The government seems to care very little about pressure from outside. Do you think the international community still has a role to play? If yes, how?

Ortega cares little about the international community, and this is a troubling sign of the metamorphosis of contemporary dictatorships, particularly those that rely on alliances with China, Russia, and Iran, as is the case with Nicaragua. These regimes deliberately reject international law and believe they have learned to evade sanctions by supporting one another. However, it would be a grave mistake to think that the international community has no role to play. On the contrary, I am convinced that the world’s strongest democracies must work in close coordination to exert greater collective pressure.

We need a democratic ecosystem that acts with more synergy - politically, economically, diplomatically, and even in terms of global security. If dictatorships are working together, then the political leaders of the free world must learn to find common ground in confronting these regimes and recognize them as a systemic threat that requires a unified response. For instance, Ortega is one of Vladimir Putin’s key allies in Latin America. We should not view that alliance as merely symbolic or rhetorical. Ortega should feel the full consequences of his ties with Russia.

What needs to happen for Nicaragua to find its way back to democracy and the rule of law?

The situation in Nicaragua is extraordinarily complex.

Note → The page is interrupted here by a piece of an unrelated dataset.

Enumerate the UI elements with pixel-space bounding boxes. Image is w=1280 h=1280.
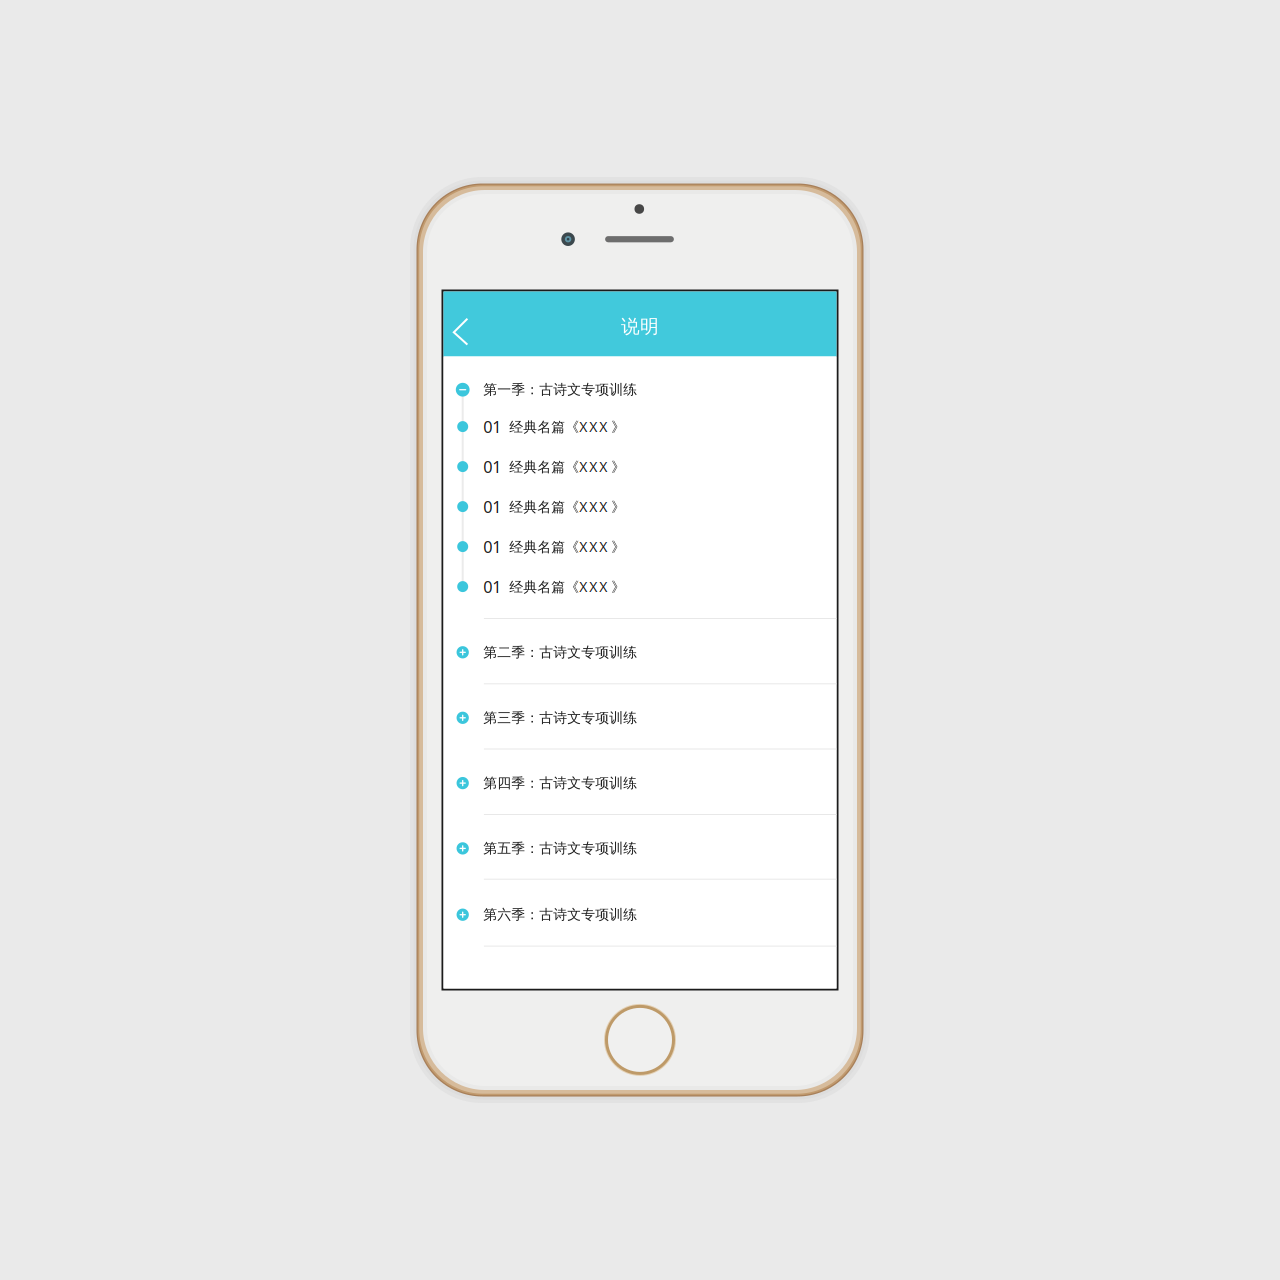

Ortega controls all the instruments of repression, including the police, the military, and thousands of armed loyalists from his party. He has wielded terror in ways that even surpass the dictatorships of Nicaragua's past. However, while the short-term outlook may seem bleak, the truth is that Ortega has never been as unpopular as he is now, even within his own party base. The most optimistic analyses estimate his support at 13%, though I believe it’s even lower. Levels of discontent are extremely high.

Moreover, Ortega has created such an extreme personality cult that he has left his own movement without a clear line of succession. Overcoming this dictatorship won’t be easy, and it will likely require navigating through a traumatic scenario first. To achieve this, four fundamental conditions must be met: being ready to seize the crisis that may be looming as an opportunity for change, opposition leaderships working together beyond ideological divisions, a population willing to take to the streets again, and the solidarity of the international community at the crucial moment.

Thinking ahead, how optimistic are you when you try to imagine Nicaragua’s future?

For anyone embarking on this journey of civic struggle to reclaim freedom, it is crucial not to lose the battle of hope. Many battles may be lost, but never the battle of hope. That’s why I remain an unshakable optimist. Even in the darkest moments, the human spirit’s yearning for freedom and justice remains unbreakable. I am driven by the belief that most people are good-hearted and noble, even those who have, at times, been swayed by opposing ideologies. I will never stop longing for a country of tolerance and freedom, where everyone, regardless of our differences, can live together in peace.

If there was a regime change and you got your citizenship back, would you return and try to become president again?

The pursuit of the presidency has never been my primary goal, but in recent years, I felt a moral imperative to step up and lead a movement for democratic change under very difficult circumstances. One positive outcome of this crisis is the rise of many young Nicaraguan leaders who are both enthusiastic and capable. My deepest hope is to return to Nicaragua and contribute to the democratic reconstruction of my country, serving in whatever capacity best aligns with the aspirations of a people who have suffered greatly yet remain steadfast in their desire for freedom. I have faith that this will come to pass.